_What is expected_: Exactly the line with "お客様から満足の声を頂戴しており、" and the lines that follow it, through the closing line of the entries, should be restated, with nothing left out or added.

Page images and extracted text
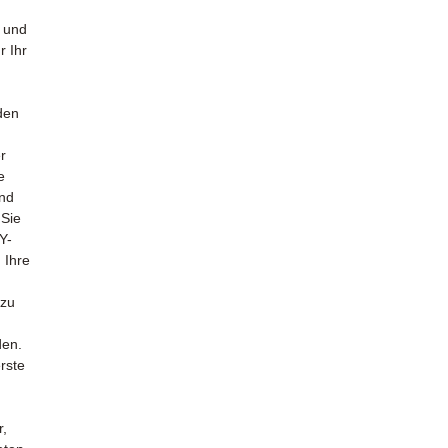
g und
r Ihr
den
r
e
nd
 Sie
Y-
 Ihre
 zu
den.
erste
r,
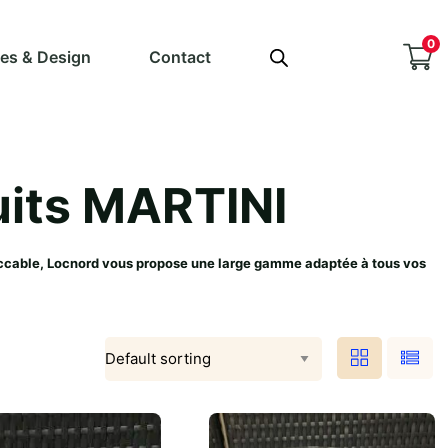
0
ves & Design
Contact
ruits MARTINI
peccable, Locnord vous propose une large gamme adaptée à tous vos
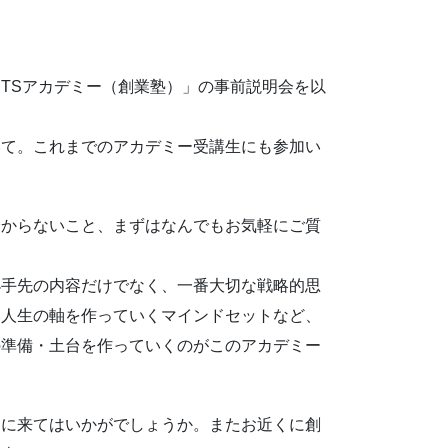
「PTSアカデミー（創業塾）」の事前説明会を以
いて。これまでのアカデミー受講生にも参加い
分からないこと、まずはなんでもお気軽にご質
小手先の内容だけでなく、一番大切な戦略的思
い人生の軸を作っていくマインドセットなど、
の準備・土台を作っていくのがこのアカデミー
きに来てはいかがでしょうか。またお近くに創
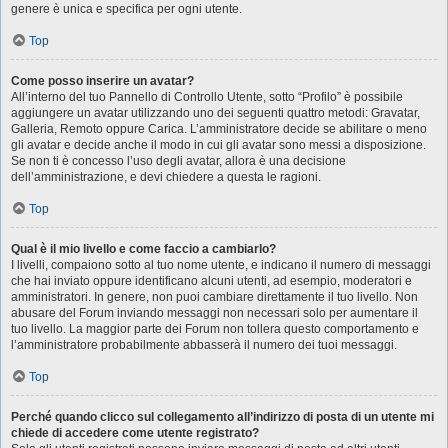
genere è unica e specifica per ogni utente.
Top
Come posso inserire un avatar?
All’interno del tuo Pannello di Controllo Utente, sotto “Profilo” è possibile
aggiungere un avatar utilizzando uno dei seguenti quattro metodi: Gravatar,
Galleria, Remoto oppure Carica. L’amministratore decide se abilitare o meno
gli avatar e decide anche il modo in cui gli avatar sono messi a disposizione.
Se non ti è concesso l’uso degli avatar, allora è una decisione
dell’amministrazione, e devi chiedere a questa le ragioni.
Top
Qual è il mio livello e come faccio a cambiarlo?
I livelli, compaiono sotto al tuo nome utente, e indicano il numero di messaggi
che hai inviato oppure identificano alcuni utenti, ad esempio, moderatori e
amministratori. In genere, non puoi cambiare direttamente il tuo livello. Non
abusare del Forum inviando messaggi non necessari solo per aumentare il
tuo livello. La maggior parte dei Forum non tollera questo comportamento e
l’amministratore probabilmente abbasserà il numero dei tuoi messaggi.
Top
Perché quando clicco sul collegamento all’indirizzo di posta di un utente mi
chiede di accedere come utente registrato?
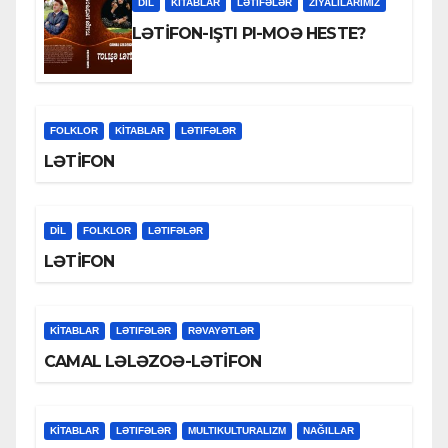
DİL
KİTABLAR
LƏTIFƏLƏR
ZİYALILARIMIZ
LƏTİFON-IŞTI PI-MOƏ HESTE?
FOLKLOR
KİTABLAR
LƏTIFƏLƏR
LƏTİFON
DİL
FOLKLOR
LƏTIFƏLƏR
LƏTİFON
KİTABLAR
LƏTIFƏLƏR
RƏVAYƏTLƏR
CAMAL LƏLƏZOƏ-LƏTİFON
KİTABLAR
LƏTIFƏLƏR
MULTIKULTURALIZM
NAĞILLAR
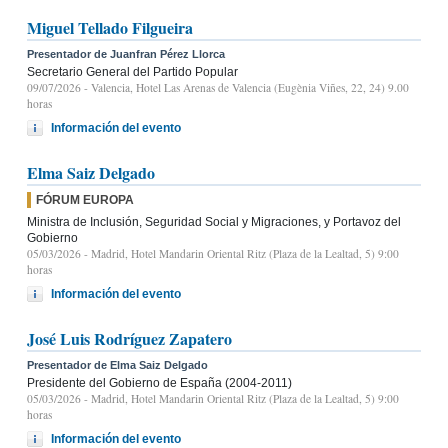
Miguel Tellado Filgueira
Presentador de Juanfran Pérez Llorca
Secretario General del Partido Popular
09/07/2026
- Valencia, Hotel Las Arenas de Valencia (Eugènia Viñes, 22, 24) 9.00
horas
Información del evento
Elma Saiz Delgado
FÓRUM EUROPA
Ministra de Inclusión, Seguridad Social y Migraciones, y Portavoz del
Gobierno
05/03/2026
- Madrid, Hotel Mandarin Oriental Ritz (Plaza de la Lealtad, 5) 9:00
horas
Información del evento
José Luis Rodríguez Zapatero
Presentador de Elma Saiz Delgado
Presidente del Gobierno de España (2004-2011)
05/03/2026
- Madrid, Hotel Mandarin Oriental Ritz (Plaza de la Lealtad, 5) 9:00
horas
Información del evento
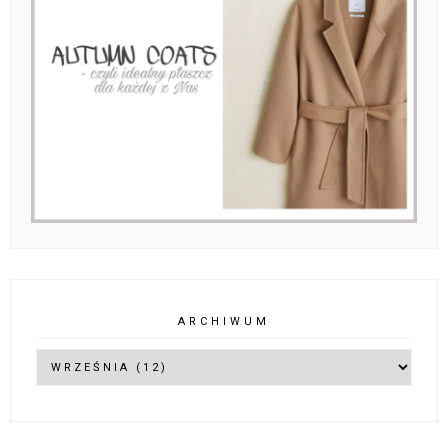
ARCHIWUM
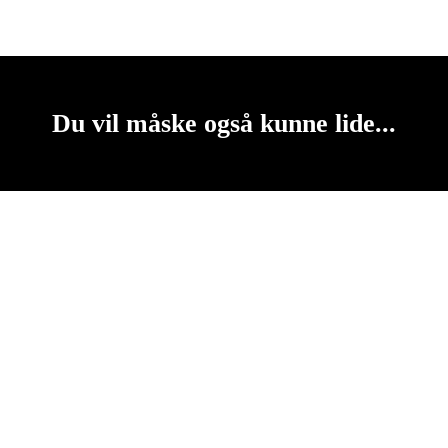
Du vil måske også kunne lide...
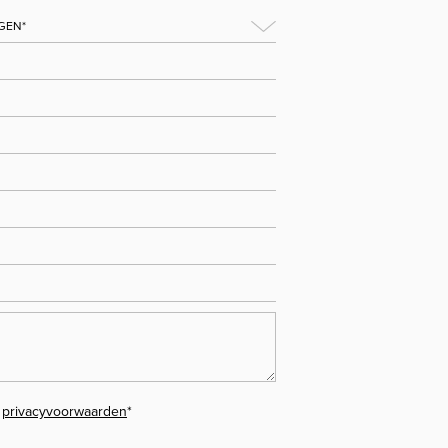
e
privacyvoorwaarden
*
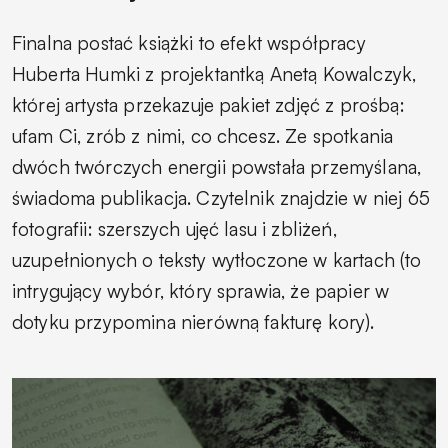
Finalna postać książki to efekt współpracy
Huberta Humki z projektantką Anetą Kowalczyk,
której artysta przekazuje pakiet zdjęć z prośbą:
ufam Ci, zrób z nimi, co chcesz. Ze spotkania
dwóch twórczych energii powstała przemyślana,
świadoma publikacja. Czytelnik znajdzie w niej 65
fotografii: szerszych ujęć lasu i zbliżeń,
uzupełnionych o teksty wytłoczone w kartach (to
intrygujący wybór, który sprawia, że papier w
dotyku przypomina nierówną fakturę kory).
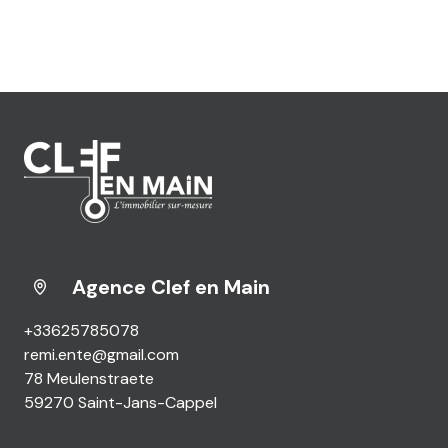
Agence Clef en Main
+33625785078
remi.ente@gmail.com
78 Meulenstraete
59270 Saint-Jans-Cappel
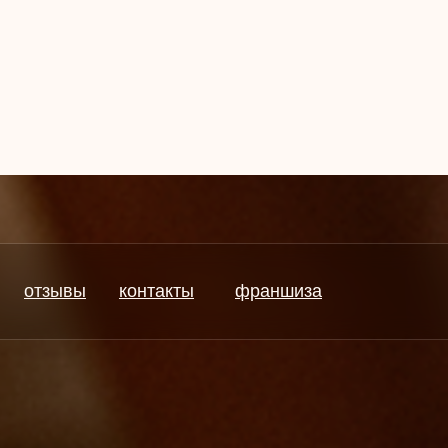
отзывы
контакты
франшиза
отзывы
контакты
франшиза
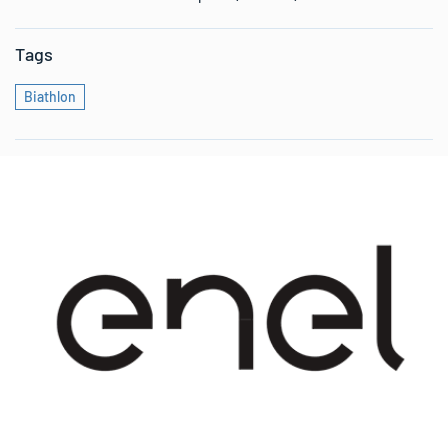
Tags
Biathlon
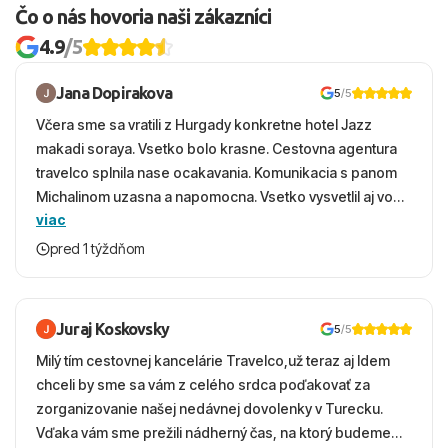
Čo o nás hovoria naši zákazníci
4.9
/5
Jana Dopirakova
5
/5
Včera sme sa vratili z Hurgady konkretne hotel Jazz
makadi soraya. Vsetko bolo krasne. Cestovna agentura
travelco splnila nase ocakavania. Komunikacia s panom
Michalinom uzasna a napomocna. Vsetko vysvetlil aj vo
viac
vecernych hodinach zaco sa ospravedlnujem. Hotel
krasny, cisty. Sluzby top. Strava, prostredie, more,
pred 1 týždňom
snorchlovanie. Dakujeme velmi pekne S pozdravom
Juraj Koskovsky
5
/5
Milý tím cestovnej kancelárie Travelco,už teraz aj Idem
chceli by sme sa vám z celého srdca poďakovať za
zorganizovanie našej nedávnej dovolenky v Turecku.
Vďaka vám sme prežili nádherný čas, na ktorý budeme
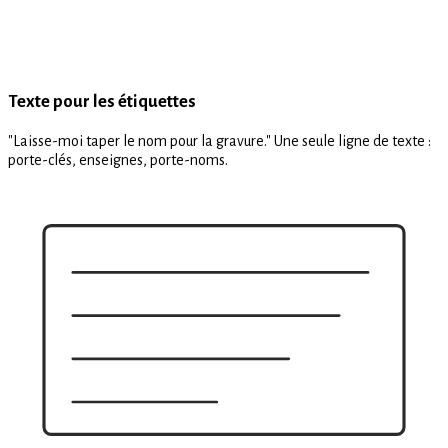
Texte pour les étiquettes
"Laisse-moi taper le nom pour la gravure." Une seule ligne de texte :
porte-clés, enseignes, porte-noms.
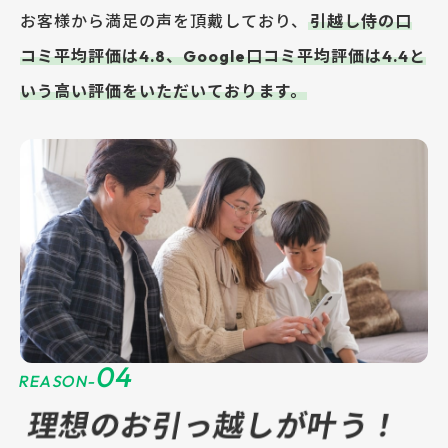
お客様から満足の声を頂戴しており、
引越し侍の口
コミ平均評価は4.8、Google口コミ平均評価は4.4と
いう高い評価をいただいております。
04
REASON-
理想のお引っ越しが叶う！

_The answer_:
お客様から満足の声を頂戴しており、
引越し侍の口
コミ平均評価は4.8、Google口コミ平均評価は4.4と
いう高い評価をいただいております。
04
REASON-
理想のお引っ越しが叶う！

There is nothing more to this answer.